What you are asked to do
Lines from the one holding "Посетите стенд Shalom" through the end of the entries, inclusive, form the whole output; reproduce them exactly and omit pictures.

(Dataset entries)
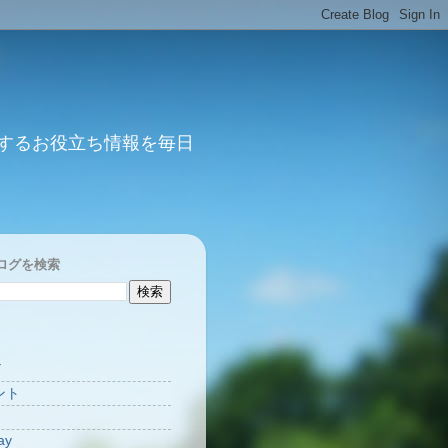
するお役立ち情報を毎日
ログを検索
Y
ント
ay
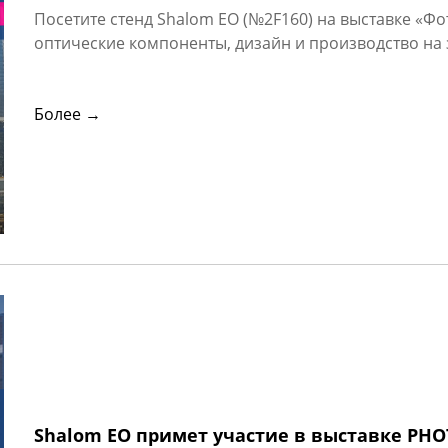
Посетите стенд Shalom EO (№2F160) на выставке «Ф
оптические компоненты, дизайн и производство на 
Более →
Shalom EO примет участие в выставке PHOT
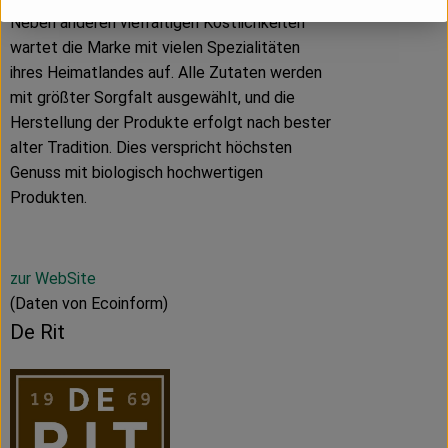
Neben anderen vielfältigen Köstlichkeiten
wartet die Marke mit vielen Spezialitäten
ihres Heimatlandes auf. Alle Zutaten werden
mit größter Sorgfalt ausgewählt, und die
Herstellung der Produkte erfolgt nach bester
alter Tradition. Dies verspricht höchsten
Genuss mit biologisch hochwertigen
Produkten.
zur WebSite
(Daten von Ecoinform)
De Rit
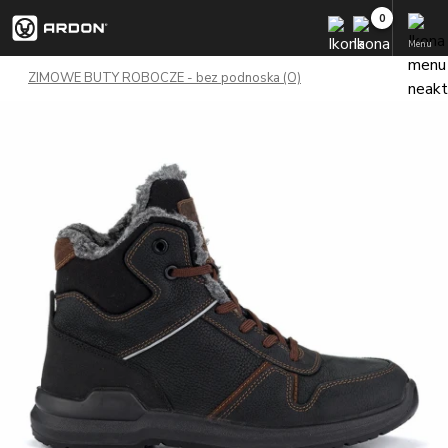
Menu
ZIMOWE BUTY ROBOCZE - bez podnoska (O)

Response to the exercise
Посетите стенд Shalom EO (№2F160) на выставке «Ф
оптические компоненты, дизайн и производство на 
Более →
Shalom EO примет участие в выставке PHOT
Neben anderen vielfältigen Köstlichkeiten
wartet die Marke mit vielen Spezialitäten
ihres Heimatlandes auf. Alle Zutaten werden
mit größter Sorgfalt ausgewählt, und die
Herstellung der Produkte erfolgt nach bester
alter Tradition. Dies verspricht höchsten
Genuss mit biologisch hochwertigen
Produkten.
zur WebSite
(Daten von Ecoinform)
De Rit
Menu
ZIMOWE BUTY ROBOCZE - bez podnoska (O)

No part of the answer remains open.